Study Design and Methods

This retrospective cohort study included patients undergoing low-to-moderate–risk cardiac surgery with cardiopulmonary bypass without (control; n = 531) or with cell salvage (n = 433; Autolog, Medtronic). Study endpoints, including 24-hour blood loss and RBC requirements, were evaluated using adjusted logistic regression.

Results

Baseline characteristics were similar between groups. The cell saver group received 568 ± 267 mL of autologous blood. Median number of allogeneic RBC transfusions was higher in the control group (2 [1-5]) compared with the cell salvage group (1 [0-3]; p < 0.001). There were no clinically relevant differences in postoperative coagulation test results between groups. The relative risk (RR) for postoperative RBC transfusion was reduced to 0.76 (95% confidence interval [CI], 0.70-0.83; p < 0.0001) in the cell salvage group.

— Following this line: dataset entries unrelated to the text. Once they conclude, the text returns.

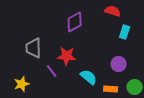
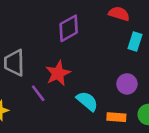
red star: (67, 56) -> (58, 73), turned -30

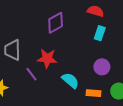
cyan rectangle: (135, 42) -> (100, 33), moved
red star: (58, 73) -> (47, 58), turned 30

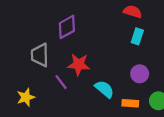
purple diamond: (56, 23) -> (67, 27), moved

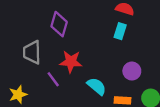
purple diamond: (67, 27) -> (59, 24), turned -45
cyan rectangle: (137, 36) -> (120, 31), moved

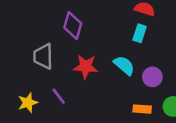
purple line: (53, 79) -> (59, 96), moved
cyan semicircle: (97, 86) -> (124, 65), moved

Moreover, patients in the cell salvage group had a lower chance for myocardial infarction (RR, 0.26; 95% CI, 0.08-0.91; p = 0.035), whereas the cell salvage group was associated with a higher probability for intensive care discharge within 24 hours after surgery (RR, 1.08; 95% CI, 1.02-1.14; p = 0.009).

Conclusion

The use of cell salvage throughout the entire procedure reduces postoperative blood loss and allogeneic RBC transfusion. These findings advocate implementation of cell salvage in all patients undergoing on-pump cardiac surgery, irrespective of anticipated surgery-related blood loss.